Rhiannon, Thisworld and the Otherworld

rhydderch So the manuscript breaks off as we hear that Manawydan has never met a more beautiful woman than Rhiannon. In the First Branch of Y Mabinogi she arrives with a magical aura about her but soon makes her presence felt as a real enough woman letting Pwyll know what she wants from him. In the Third Branch, the beginning of which the above illustrates, she is even more practically present as Manawydan’s wife at least until she passes into an enchanted fort. She has, as any ordinary woman, grown older from the First to the Third Branch, re-married and plays her part in the domestic events of the tale. But between these, in the Second Branch, her birds sing over the sea to those that returned from Ireland, “and all the songs they had ever heard were harsh by comparison”. In Culhwch and Olwen these same birds of Rhiannon are said to “wake the dead and lull the living to sleep”. We might wonder how two tales that lead one into the other, regard the same character at once as a person in the story and an other-world enchantress with magical birds?

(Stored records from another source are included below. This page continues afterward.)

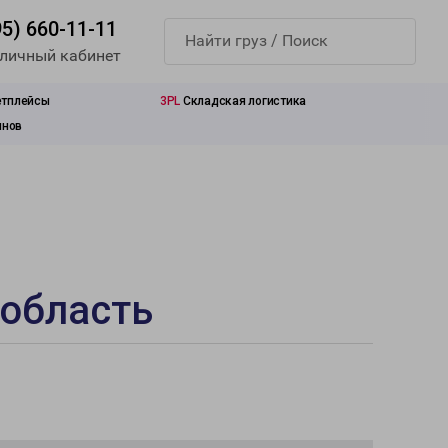
95) 660-11-11
 личный кабинет
етплейсы
3PL
Складская логистика
инов
 область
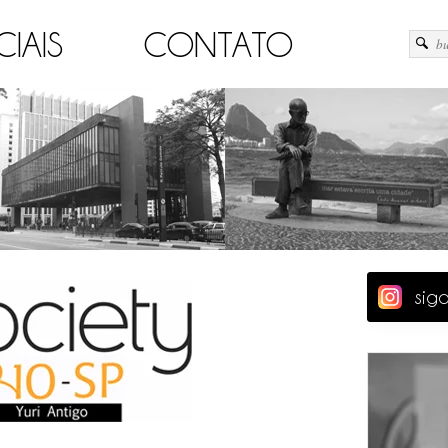
CIAIS
CONTATO
sig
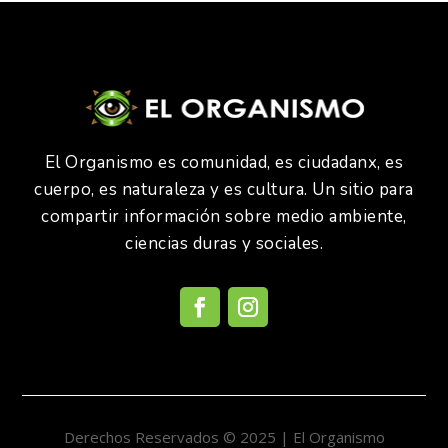
El Organismo es comunidad, es ciudadanx, es
cuerpo, es naturaleza y es cultura. Un sitio para
compartir información sobre medio ambiente,
ciencias duras y sociales.
Derechos Reservados © 2025 | El Organismo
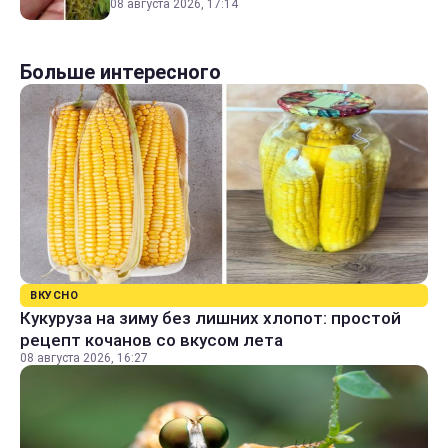
08 августа 2026, 17:14
Больше интересного
ВКУСНО
Кукуруза на зиму без лишних хлопот: простой
рецепт кочанов со вкусом лета
08 августа 2026, 16:27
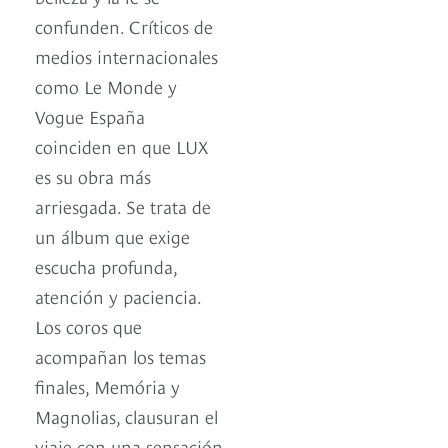
confunden. Críticos de
medios internacionales
como Le Monde y
Vogue España
coinciden en que LUX
es su obra más
arriesgada. Se trata de
un álbum que exige
escucha profunda,
atención y paciencia.
Los coros que
acompañan los temas
finales, Memória y
Magnolias, clausuran el
viaje con una sensación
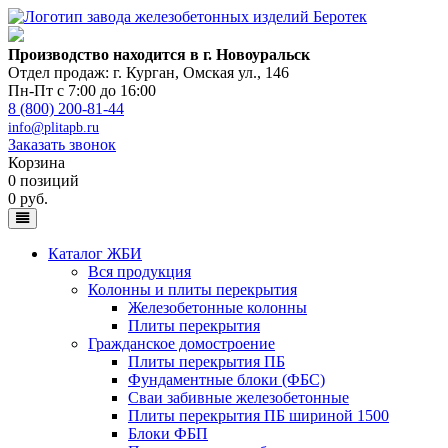
Производство находится в г. Новоуральск
Отдел продаж: г. Курган
,
Омская ул., 146
Пн-Пт с 7:00 до 16:00
8 (800) 200-81-44
info@plitapb.ru
Заказать звонок
Корзина
0 позиций
0 руб.
Каталог ЖБИ
Вся продукция
Колонны и плиты перекрытия
Железобетонные колонны
Плиты перекрытия
Гражданское домостроение
Плиты перекрытия ПБ
Фундаментные блоки (ФБС)
Сваи забивные железобетонные
Плиты перекрытия ПБ шириной 1500
Блоки ФБП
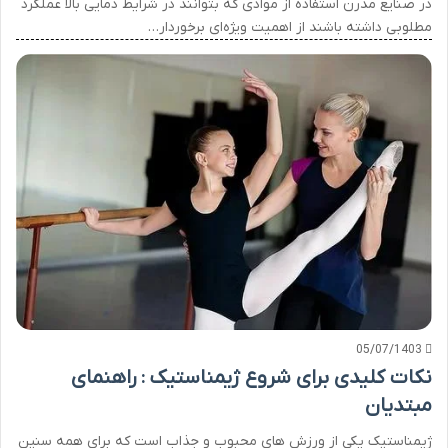
در صنایع مدرن استفاده از موادی که بتوانند در شرایط دمایی بالا عملکرد
مطلوبی داشته باشند از اهمیت ویژه‌ای برخوردار…
05/07/1403
نکات کلیدی برای شروع ژیمناستیک : راهنمای
مبتدیان
ژیمناستیک یکی از ورزش های محبوب و جذاب است که برای همه سنین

One answer is to say that elements came into the tale from different stages of an earlier mythological tradition, but this suggests a tale-teller that wasn’t in full control of the material. Whatever we think of Culhwch which is full of what might be regarded as loosely integrated folk-tale material, the author of the Four Branches does seem to be writing stories in which the elements are consistently integrated. But the two identities of Rhiannon do not seem consistent even in the context of interactions between Thisworld and the Otherworld. The final pages of Branwen eerily evoke an otherwordly atmosphere in contrast to the matter-of-fact way characters move between the two worlds in the other tales. 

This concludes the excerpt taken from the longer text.